Following a 2-1 defeat to Norwich, one of the worst Premier League sides we've ever seen, Everton announced on Sunday that manager Rafa Benítez had left the club. Benítez's tenure on the blue side of Liverpool lasted just six months, and it's hard to imagine how his short stint at Everton could have been any more depressing or destructive. Everton currently sits in 16th place, and has won just one game it is last 13 league matches. The poor results on the field were enough to earn Benítez his walking papers, but the damage that has been done to the club over the last half year extends far beyond its place in the table.
Benítez must have been feeling great about himself on Dec. 6, after his squad decisively beat Arsenal at home, 2-1. That game followed a bad run of results that had led to further consolidation of Benítez's power at the club. Director of Football Marcel Brands had just been chucked, and star left back Lucas Digne had been sidelined due to a feud with Benítez. When Benítez walked off the field after that game against Arsenal, he did so with much more power over the direction of the club than he'd previously maintained. He must have envisioned a bright future, in which he'd be empowered the reshape the roster as he saw fit, whip his underachieving players into shape and win a bunch of games, and prove to everyone that he was the right man for the job.
Benítez got busy as soon as the January transfer window opened, selling Digne, who in an Instagram post placed the blame for his departure solely on Benítez's shoulders, while bringing in two young fullbacks in Nathan Patterson and Vitaliy Mykolenko. But the results stayed bad—losses to Crystal Palace and Brighton, a draw with Chelsea—and the final loss to Norwich was more than the Everton board could bear. In just a few short weeks Benítez went from being the unquestioned top dog to being out of work.
This has been a humiliating turn of events for Benítez, but even more so for Everton. Let's be clear about what just happened: The Everton board appointed Benítez as manager in the summer, watched him lead the team to mediocre results through the first few months of the season, got rid of the Director of Football in order to give Benítez more power, then sold one of the best players on the team just because Benítez wanted him gone, and then sacked Benítez less than a week after that sale was finalized.

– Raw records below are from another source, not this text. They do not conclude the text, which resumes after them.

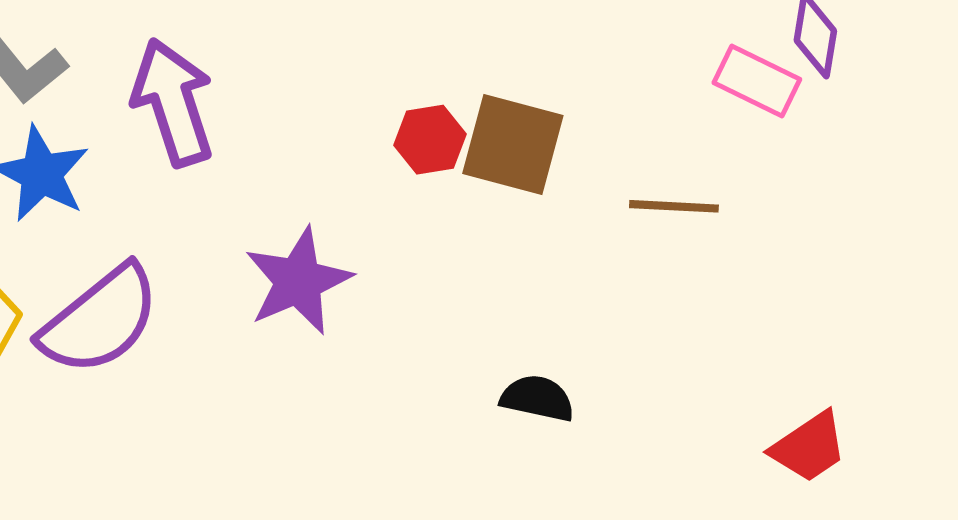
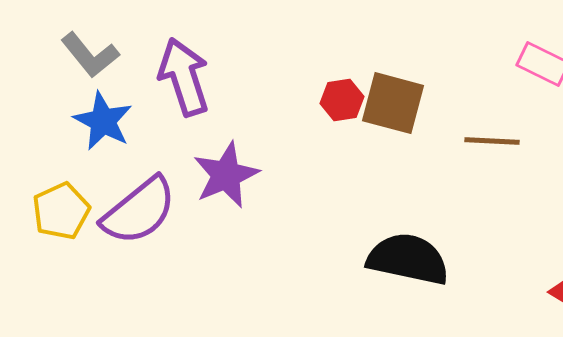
purple star: (298, 281) -> (226, 175), moved
black semicircle: (537, 398) -> (408, 259), size x1.8

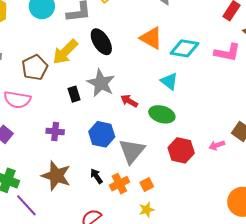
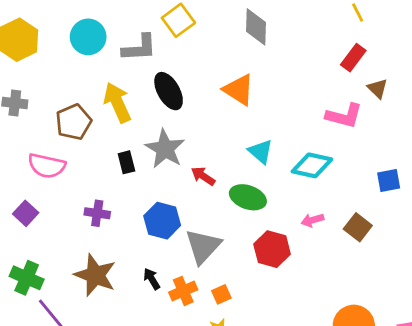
cyan diamond: (185, 48) -> (312, 165), moved
yellow arrow: (65, 52) -> (117, 103), turned 108
pink arrow: (217, 145) -> (312, 220), moved

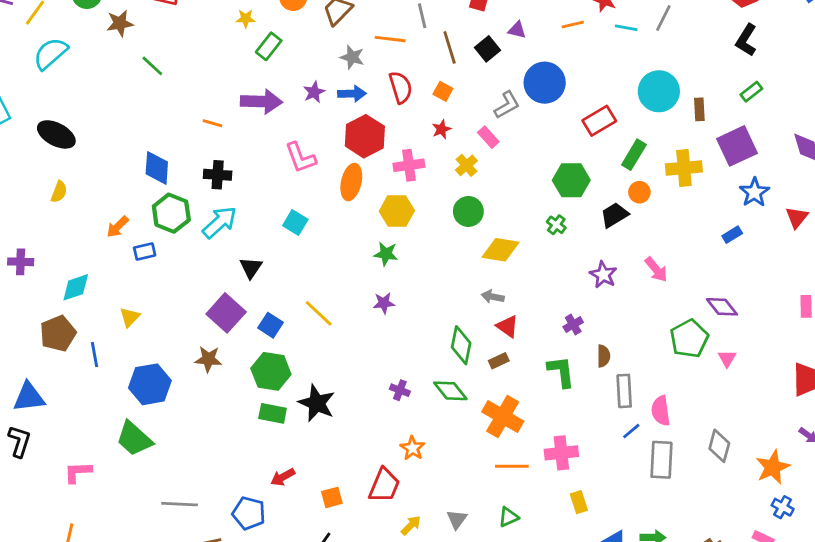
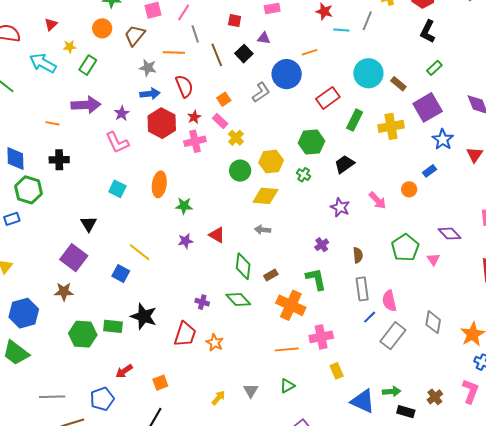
orange line: (573, 25) -> (309, 52), moved
orange square: (443, 91) -> (224, 99), moved, turned 32
purple star: (314, 92) -> (122, 113), moved
brown rectangle: (699, 109) -> (398, 84), turned -42
red star: (441, 129) -> (194, 117), moved
pink rectangle: (488, 137) -> (220, 121), moved
orange ellipse: (351, 182) -> (159, 184), moved
orange circle: (639, 192) -> (409, 189), moved
yellow hexagon: (397, 211) -> (271, 162), moved
cyan arrow: (220, 222) -> (43, 63), moved, turned -104
purple diamond: (722, 307) -> (450, 234), moved
blue square: (270, 325) -> (121, 273), moved
red triangle: (507, 326) -> (217, 235), moved
brown semicircle: (603, 356) -> (358, 255), moved
green hexagon: (271, 371) -> (83, 334), moved
orange cross: (503, 416) -> (291, 305), moved
gray rectangle: (661, 460) -> (393, 336), turned 40
red trapezoid: (384, 485) -> (185, 334), moved
blue pentagon: (249, 513) -> (102, 399), turned -30

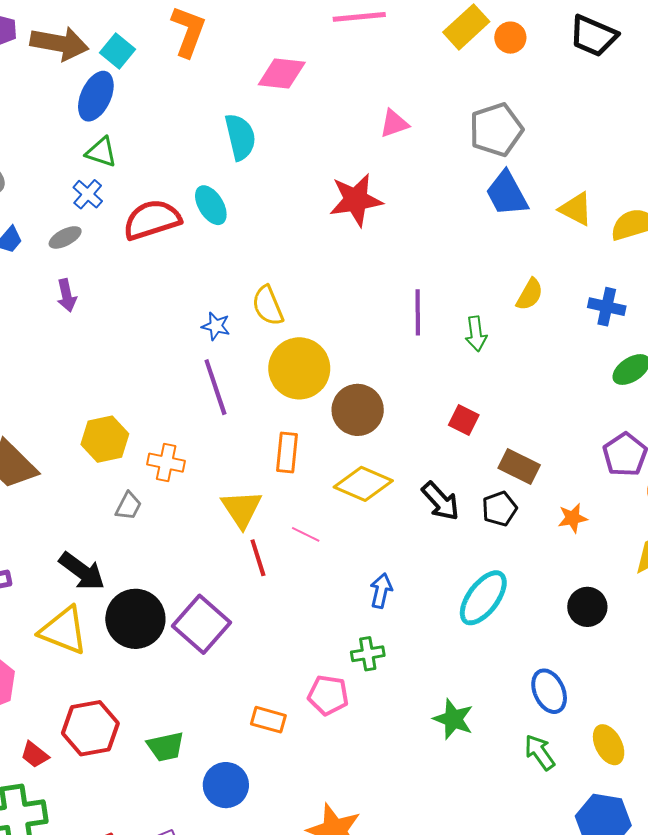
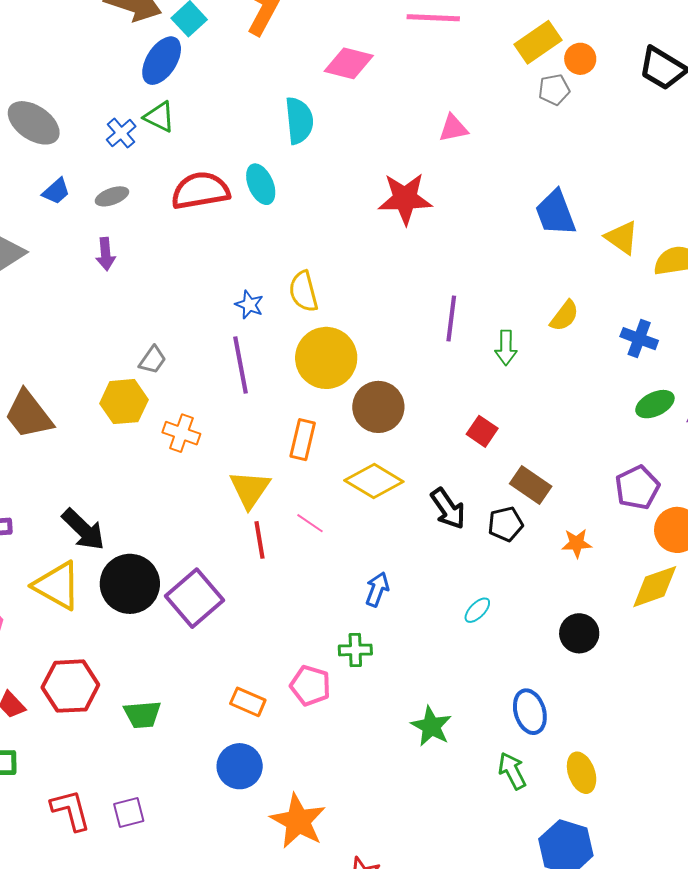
gray pentagon: (496, 130) -> (554, 90), moved, size x0.6
blue cross: (88, 194) -> (121, 133), moved
gray trapezoid: (128, 506) -> (153, 360), moved
cyan ellipse: (483, 598) -> (477, 610), size x0.5
blue circle: (226, 785) -> (240, 766), moved

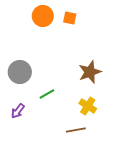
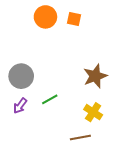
purple arrow: (18, 111) -> (20, 106), moved

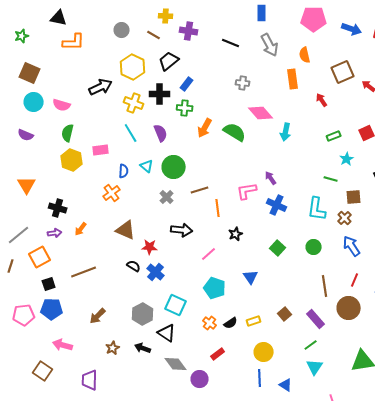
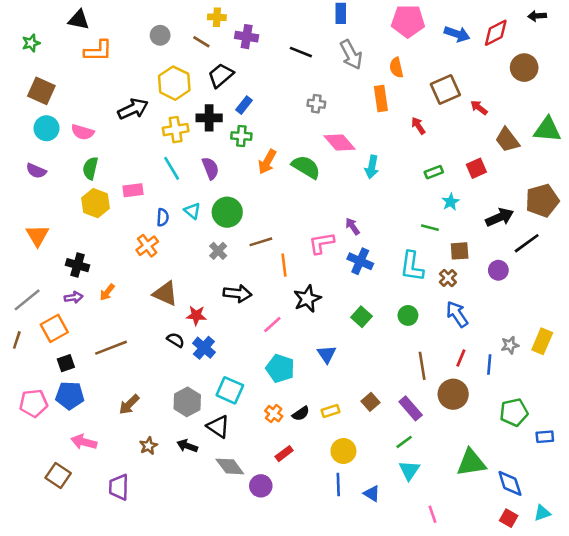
yellow cross: (134, 103) -> (176, 130), turned -30
black star: (236, 234) -> (307, 299), size x1.5

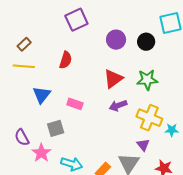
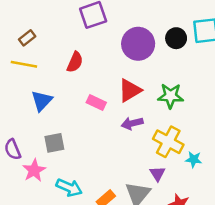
purple circle: (116, 40) -> (138, 44), size x1.4
black circle: (146, 42) -> (176, 38), moved
pink rectangle: (75, 104) -> (96, 102), moved

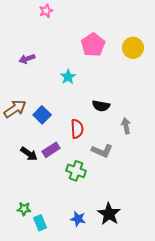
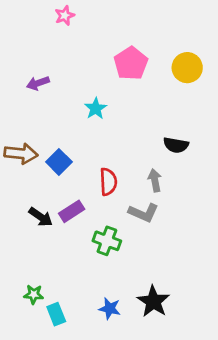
black semicircle: (101, 106) -> (176, 145), moved
brown arrow: (15, 109) -> (21, 154), turned 40
gray arrow: (126, 126) -> (155, 180), moved

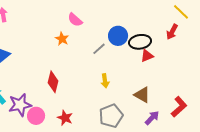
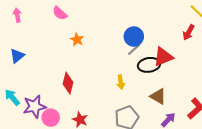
pink semicircle: (75, 20) -> (60, 13), moved
black ellipse: (140, 42) -> (149, 65), moved
gray line: (99, 49) -> (134, 50), moved
red triangle: (147, 56) -> (163, 57), size x1.5

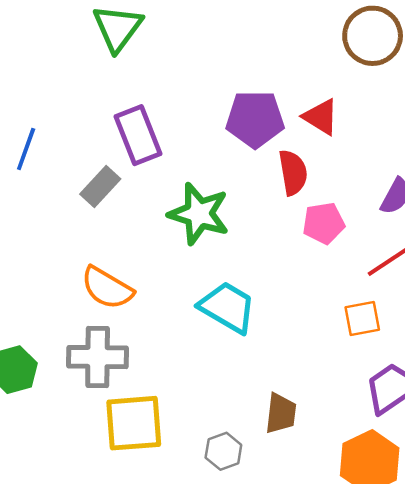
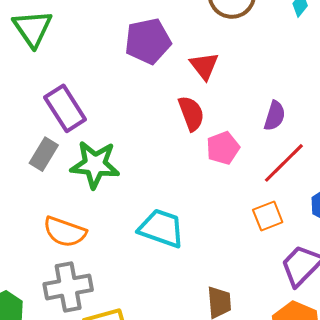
red triangle: (321, 117) -> (204, 66), turned 32
purple pentagon: (255, 119) -> (148, 41), moved
green star: (199, 214) -> (95, 165), moved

Are these the sorts of decisions that a club that has any idea what the hell it's doing tends to make?
That's a question Everton fans have been asking themselves since Farhad Moshiri took over as majority shareholder in 2016. Since then, the team has spent more time in the state it's in right now—leaderless, directionless, bloated, and bogged down by compounding mistakes—than it has looking anything like a functional organization. Sacking a manager midseason is a low point for any club, but hitting bottom at least allows for some hope for a bounce and a brighter future. Right now, though, it's hard to envision any such future for Everton. Six managers have taken the reins during the Moshiri era, and not a single one of them ever came all that close to getting the club on solid ground. The cycle of hirings, firings, and false dawns is seemingly endless, and the void left behind by Benítez is bigger than those that were left by any of the previous departures. When you hand one guy all the power and then fire that same guy just a few weeks later, it leaves a lot of work to be done.
Benítez was clearly the wrong choice to lead Everton, but the question that needs to be asked now is whether a right choice even exists. Roberto Martinez, Ronald Koeman, Sam Allardyce, Marco Silva, Carlo Ancelotti, and now Benítez all failed spectacularly to save Everton. Maybe the club is just beyond saving.